I don’t often look in the mirror, as a rule. This has absolutely nothing to do with my scars. It is because of the unsettling gene mix that looks back at me. I see far too much of Mummy’s face there. I cannot distinguish any of my father’s features, because I have never met him and, to the best of my knowledge, no photographic records exist. Mummy almost never mentioned him, and on the rare occasions when he came up, she referred to him only as ‘the gametes donor’. Once I’d looked up this term in her New Shorter Oxford English Dictionary (from the Greek , ‘husband’ – did this juvenile etymological adventuring spark my love of classics?), I spent several years wondering about this strange set of circumstances. Even at that tender age, I understood that assisted conception was the antithesis of careless, spontaneous or unplanned parenthood, that it was the most deliberate of decisions, undertaken only by women who were serious and dedicated in their quest to be mothers.
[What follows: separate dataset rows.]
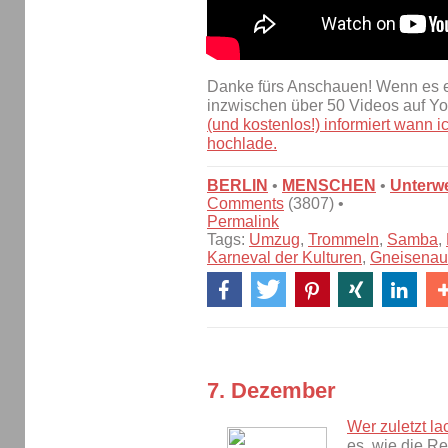
Danke fürs Anschauen! Wenn es eu
inzwischen über 50 Videos auf Y
(und kostenlos!) informiert wann
hochlade.
BERLIN
•
MENSCHEN
•
Unterw
Comments
(3807) •
Permalink
Tags:
Umzug
,
Trommeln
,
Samba
,
Karneval der Kulturen
,
Gneisenau
7. Dezember
Wer zuletzt la
es, wie die R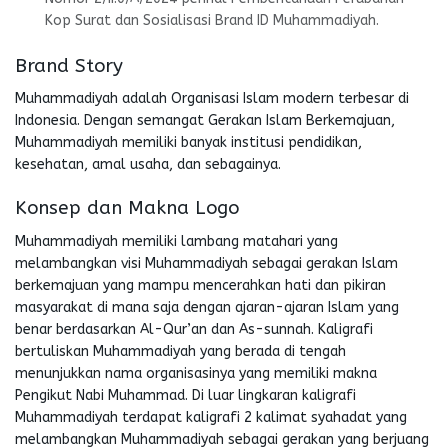
Kop Surat dan Sosialisasi Brand ID Muhammadiyah.
Brand Story
Muhammadiyah adalah Organisasi Islam modern terbesar di
Indonesia. Dengan semangat Gerakan Islam Berkemajuan,
Muhammadiyah memiliki banyak institusi pendidikan,
kesehatan, amal usaha, dan sebagainya.
Konsep dan Makna Logo
Muhammadiyah memiliki lambang matahari yang
melambangkan visi Muhammadiyah sebagai gerakan Islam
berkemajuan yang mampu mencerahkan hati dan pikiran
masyarakat di mana saja dengan ajaran-ajaran Islam yang
benar berdasarkan Al-Qur’an dan As-sunnah. Kaligrafi
bertuliskan Muhammadiyah yang berada di tengah
menunjukkan nama organisasinya yang memiliki makna
Pengikut Nabi Muhammad. Di luar lingkaran kaligrafi
Muhammadiyah terdapat kaligrafi 2 kalimat syahadat yang
melambangkan Muhammadiyah sebagai gerakan yang berjuang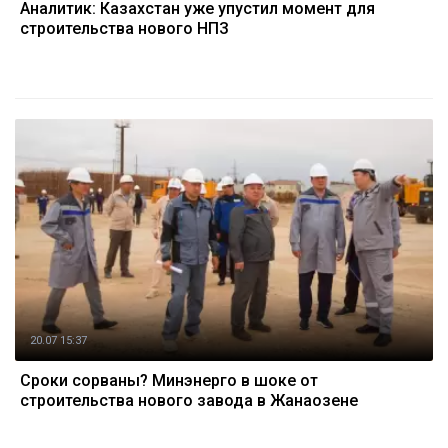
Аналитик: Казахстан уже упустил момент для
строительства нового НПЗ
20.07 15:37
Сроки сорваны? Минэнерго в шоке от
строительства нового завода в Жанаозене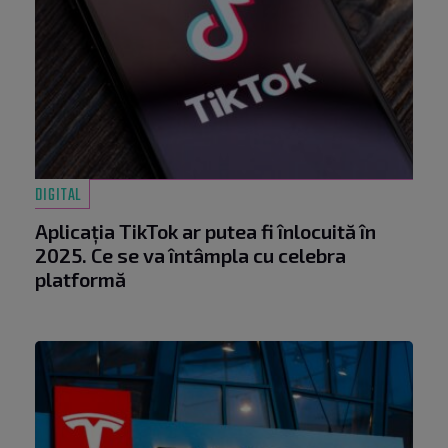
DIGITAL
Aplicația TikTok ar putea fi înlocuită în
2025. Ce se va întâmpla cu celebra
platformă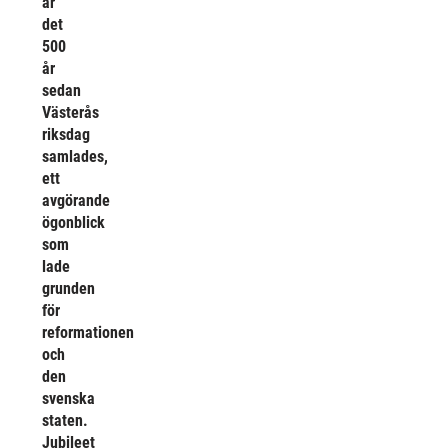
är
det
500
år
sedan
Västerås
riksdag
samlades,
ett
avgörande
ögonblick
som
lade
grunden
för
reformationen
och
den
svenska
staten.
Jubileet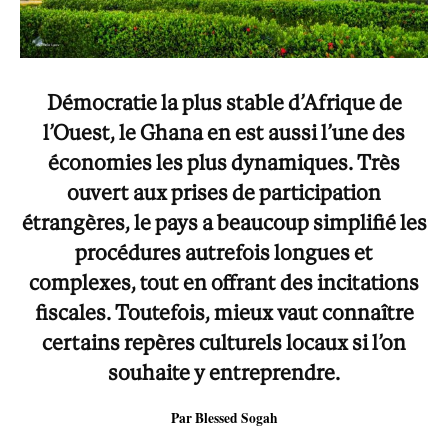
Démocratie la plus stable d’Afrique de
l’Ouest, le Ghana en est aussi l’une des
économies les plus dynamiques. Très
ouvert aux prises de participation
étrangères, le pays a beaucoup simplifié les
procédures autrefois longues et
complexes, tout en offrant des incitations
fiscales. Toutefois, mieux vaut connaître
certains repères culturels locaux si l’on
souhaite y entreprendre.
Par Blessed Sogah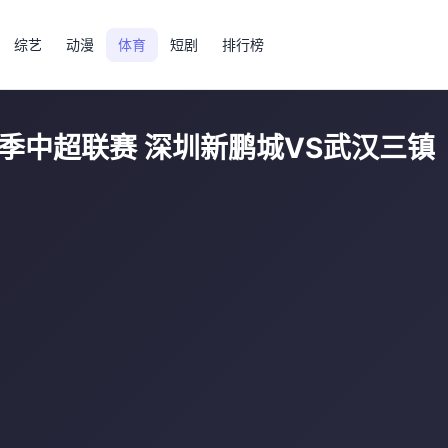
综艺
动漫
体育
短剧
排行榜
6赛季中超联赛 深圳新鹏城VS武汉三镇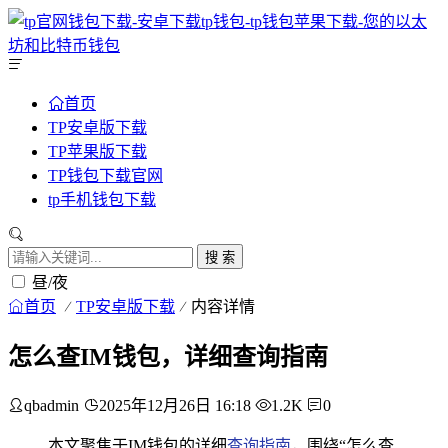
首页
TP安卓版下载
TP苹果版下载
TP钱包下载官网
tp手机钱包下载
搜 索
昼/夜
首页
TP安卓版下载
内容详情
怎么查IM钱包，详细查询指南
qbadmin
2025年12月26日 16:18
1.2K
0
本文聚焦于IM钱包的详细
查询指南
，围绕“怎么查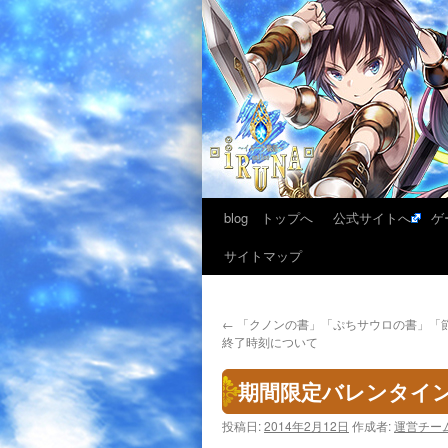
blog トップへ
公式サイトへ
ゲ
サイトマップ
←
「クノンの書」「ぷちサウロの書」「
終了時刻について
期間限定バレンタインイ
投稿日:
2014年2月12日
作成者:
運営チー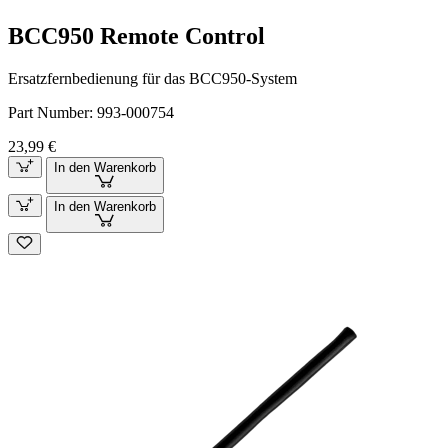
BCC950 Remote Control
Ersatzfernbedienung für das BCC950-System
Part Number:
993-000754
23,99 €
In den Warenkorb
In den Warenkorb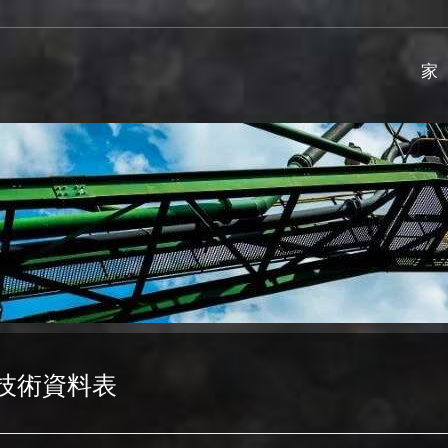
家
技術資料表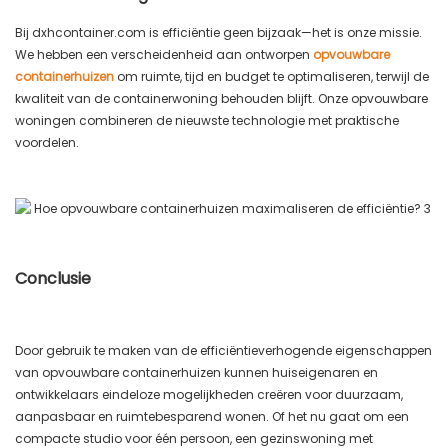
Bij dxhcontainer.com is efficiëntie geen bijzaak—het is onze missie.
We hebben een verscheidenheid aan ontworpen
opvouwbare
containerhuizen
om ruimte, tijd en budget te optimaliseren, terwijl de
kwaliteit van de containerwoning behouden blijft. Onze opvouwbare
woningen combineren de nieuwste technologie met praktische
voordelen.
Conclusie
Door gebruik te maken van de efficiëntieverhogende eigenschappen
van opvouwbare containerhuizen kunnen huiseigenaren en
ontwikkelaars eindeloze mogelijkheden creëren voor duurzaam,
aanpasbaar en ruimtebesparend wonen. Of het nu gaat om een ​​
compacte studio voor één persoon, een gezinswoning met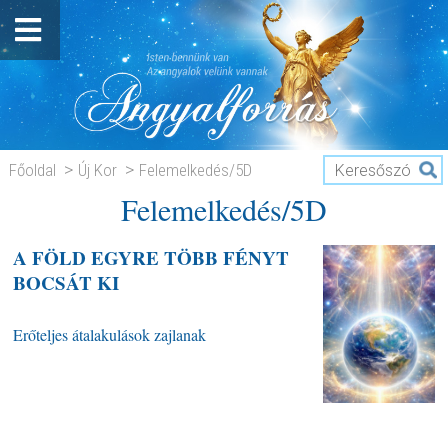
Főoldal
Új Kor
Felemelkedés/5D
Felemelkedés/5D
A FÖLD EGYRE TÖBB FÉNYT
BOCSÁT KI
Erőteljes átalakulások zajlanak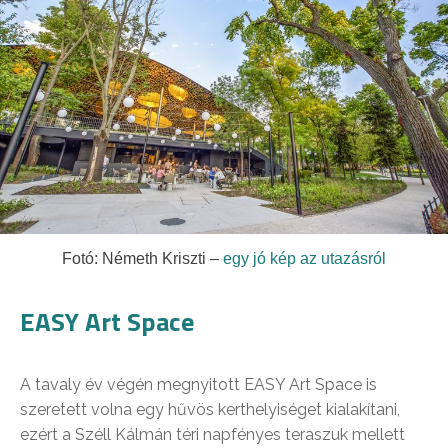
Fotó: Németh Kriszti –
egy jó kép az utazásról
EASY Art Space
A tavaly év végén megnyitott EASY Art Space is
szeretett volna egy hűvös kerthelyiséget kialakítani,
ezért a Széll Kálmán téri napfényes teraszuk mellett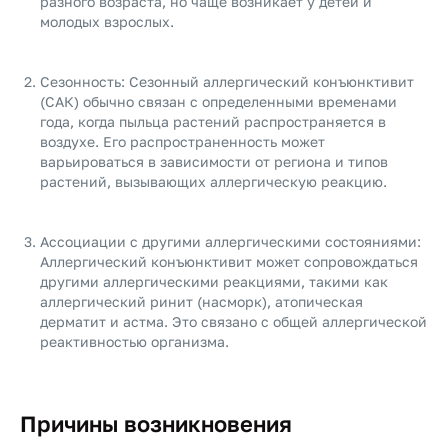
разного возраста, но чаще возникает у детей и
молодых взрослых.
Сезонность: Сезонный аллергический конъюнктивит
(САК) обычно связан с определенными временами
года, когда пыльца растений распространяется в
воздухе. Его распространенность может
варьироваться в зависимости от региона и типов
растений, вызывающих аллергическую реакцию.
Ассоциации с другими аллергическими состояниями:
Аллергический конъюнктивит может сопровождаться
другими аллергическими реакциями, такими как
аллергический ринит (насморк), атопическая
дерматит и астма. Это связано с общей аллергической
реактивностью организма.
Причины возникновения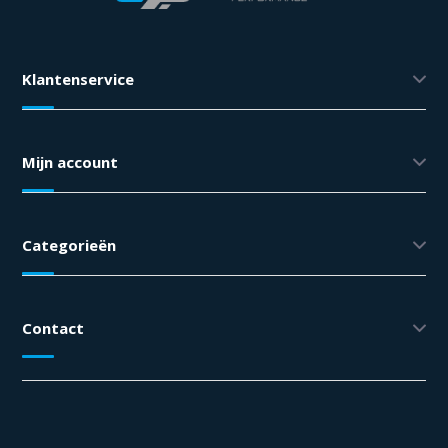
Klantenservice
Mijn account
Categorieën
Contact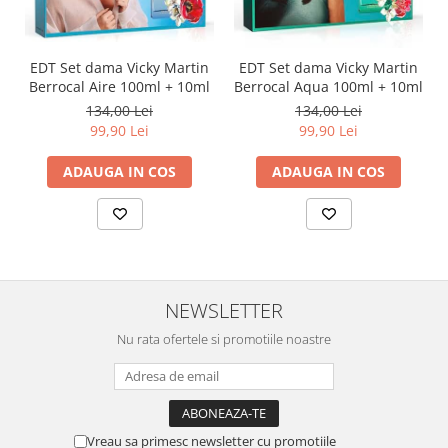
EDT Set dama Vicky Martin
EDT Set dama Vicky Martin
Berrocal Aire 100ml + 10ml
Berrocal Aqua 100ml + 10ml
134,00 Lei
134,00 Lei
99,90 Lei
99,90 Lei
ADAUGA IN COS
ADAUGA IN COS
NEWSLETTER
Nu rata ofertele si promotiile noastre
Vreau sa primesc newsletter cu promotiile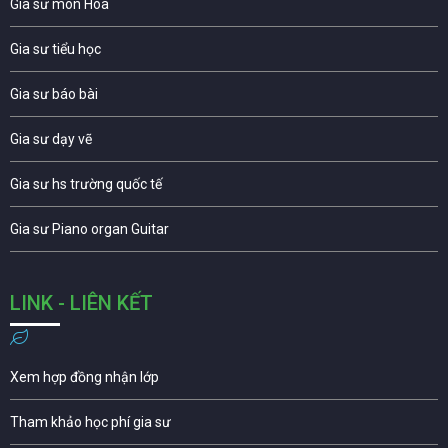
Gia sư môn Hóa
Gia sư tiểu học
Gia sư báo bài
Gia sư dạy vẽ
Gia sư hs trường quốc tế
Gia sư Piano organ Guitar
LINK - LIÊN KẾT
Xem hợp đồng nhận lớp
Tham khảo học phí gia sư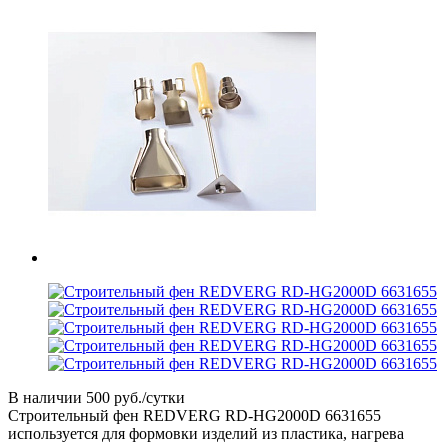
В наличии
500 руб./сутки
Строительный фен REDVERG RD-HG2000D 6631655
используется для формовки изделий из пластика, нагрева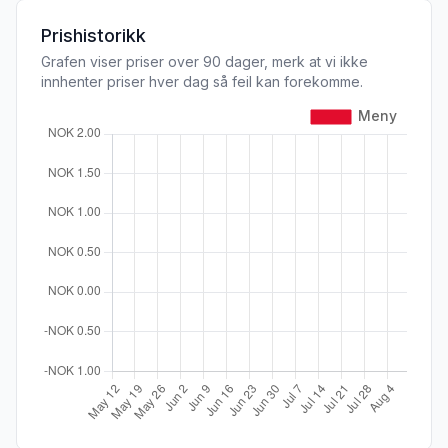
Prishistorikk
Grafen viser priser over 90 dager, merk at vi ikke
innhenter priser hver dag så feil kan forekomme.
I simply could not believe, given the evidence and my own experience, that Mummy had ever been such a woman, could ever have wished for a child so intensely. As it transpired, I was right.
Finally, I summoned the courage to enquire directly as to the circumstances of my creation, and to seek any available information about the mythical donor of spermatozoa, my father. As any child would in such circumstances – possibly even more so, in my particular circumstances – I had been harbouring a small but intense fantasy about the character and appearance of my absent parent. She laughed and laughed.
‘Donor? Did I really say that? It was simply a metaphor, darling,’ she said.
Another word I’d have to look up.
‘I was actually trying to spare your feelings. It was more of a … compulsory donation, shall we say. I had no choice in the matter. Do you understand what I’m telling you?’
I said that I did, but I was fibbing.
‘Where does he live, Mummy?’ I asked, feeling brave. ‘What does he look like, what does he do?’
‘I can’t remember what he looked like,’ she said, her tone dismissive, bored. ‘He smelled like high game and liquefied Roquefort, if that’s any help.’ I must have looked puzzled. She leaned forward, showed me her teeth. ‘That’s rotting flesh and stinking, mouldy cheese to you, darling.’ She paused, regained her equanimity.
‘I don’t know if he’s alive or dead, Eleanor,’ she said. ‘If he’s alive, he’s probably very rich by dubious, unethical means. If he’s dead – and I sincerely hope that he is – then I imagine he’s languishing in the outer ring of the seventh circle of Hell, immersed in a river of boiling blood and fire, taunted by centaurs.’
I realized at that point that it probably wasn’t worth asking if she had kept any photos.